Esta parte do livro é composta de 5 capítulos: Capítulo 10-Inovações socioambientais: uma análise de soluções e estratégias criadas por negócios de impacto no Brasil, cujas coautoras são Graziella Comini, professora da Universidade de São Paulo e uma das organizadoras do livro; Talita Rosolen, professora no SENAC e Rosa Maria Fischer, também professora da Universidade de São Paulo; Capítulo 11-Sustentabilidade financeira em empresas de impacto, de autoria de Paulo Bellotti, da MOV investimentos; Capítulo 12-Negócios com impacto ambiental, de Fernando Campos, da Fundação Boticário e Graziella Comini; Capítulo 13-Negócios de impacto: desafios para o desenvolvimento de cadeias de valor, de coautoria da professora da Universidade de São Paulo, Sylmara Lopes e o professor Marcus Nakagawa, da Escola Superior de Propaganda e Marketing; e o Capítulo 14-Avaliação de Impacto Social, escrito por Edgard Barki, da FGV e um dos organizadores do livro e Sergio Lazzarini, professor do Insper.
A quinta e última parte do livro, "Os Desafios da Gestão", aborda gestão de pessoas em empresas de impacto, bem como a temática da governança e estrutura jurídica-temáticas desafiadoras nestas empresas e, com certeza, ainda em construção.
Esta é composta de 2 capítulos: Capítulo 15-Negócios de impacto: reinventando a forma de gerir pessoas, cujos coautores são Graziella Comini, Rosa Maria Fischer, Mauro Romano, sócio da Geekie e Valentim Biazotti, fundador da Worth a Million; e Capítulo 16-Governança e estrutura jurídica para negócios de impacto, por Marcel Fukayama, do Sistema B e Flavia Regina de Souza Oliveira, da Mattos Filho.
Alguns destaques saltam aos nossos olhos, mas sem comprometer a leitura com spoilers, é de se ressaltar, na primeira parte, a percepção do quanto a estrutura movida pelo ICE em articulação com o ecossistema aumentou significativamente os atores que aportam capital nos negócios de impacto-em-bora ainda necessite crescer e há muito espaço para tal.
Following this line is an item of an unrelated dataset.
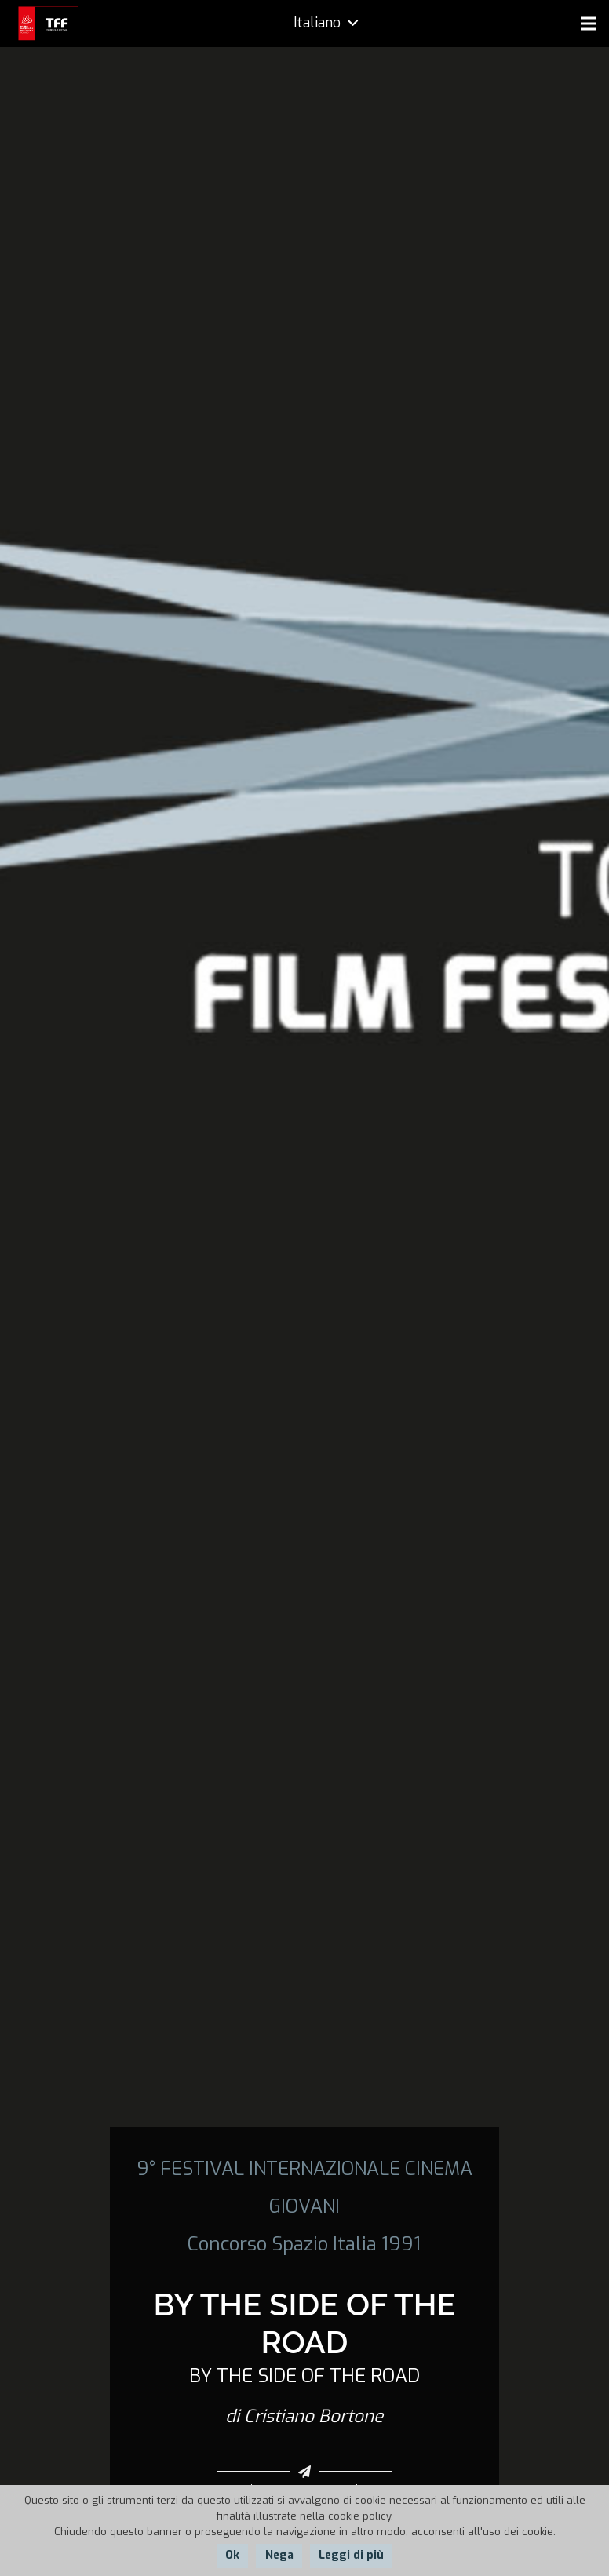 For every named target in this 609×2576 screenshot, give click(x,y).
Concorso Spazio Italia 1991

Hoje temos no país Bancos Públicos, Organizações Públicas de Fomento à pesquisa e fundos de investimento de impacto, por exemplo, aportando capital em editais e parcerias criadas especificamente para este fim. Outro destaque é o mapeamento dos instrumentos financeiros para aportar recursos em NIS. Na parte 2 a trajetória individual da empreendedora social Ilaina Rabbat produz resultados e parâmetros a serem implementados em outras latitudes, um verdadeiro convite a empreender. Na parte 4 a exploração da inovação social em seu conceito, características e estágios, ajudam o leitor na compreensão da diferença entre esta e a inovação tradicional, trazendo, inclusive, várias experiências brasileiras. Com certeza há mais destaques em cada linha, em cada parágrafo saltando aos nossos olhos. E é certo também que o mercado é bastante dinâmico neste campo e as coisas mudam muito rapidamente, uma vez que são pautadas em inovações e impactadas pelo ambiente. A publicação não se furta a apontar os desafios -enormes!- que se tem pela frente. Por isso o convite à leitura e o subsídio desse material em aulas, reuniões e conversas para que essa tendência que por aqui chegou venha para ficar.
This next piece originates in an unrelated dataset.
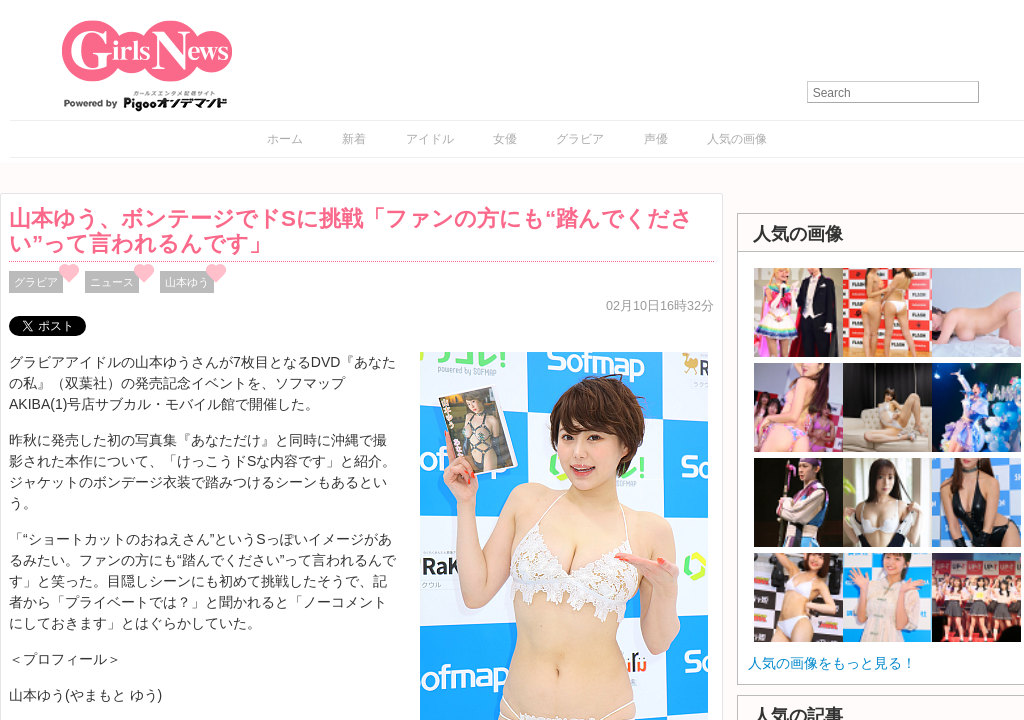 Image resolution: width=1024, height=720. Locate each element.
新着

Por fim, é de se ressaltar também o que nos diz a jornalista Eliane Trindade, da Folha de São Paulo, que assina a orelha do livro, "Cotidianamente posso aprender com tantos dos coautores deste livro. Gente que pensa e difunde conhecimento, que faz, financia, mentoreia, acelera e pensa o campo. Estão aqui reunidas algumas das maiores referências nacionais de um movimento global que prega ser possível, sim, conciliar retorno financeiro e resolução de problemas socioambientais. Mensageiros da ideia de que mecanismos de mercado podem e devem servir a transformação da sociedade".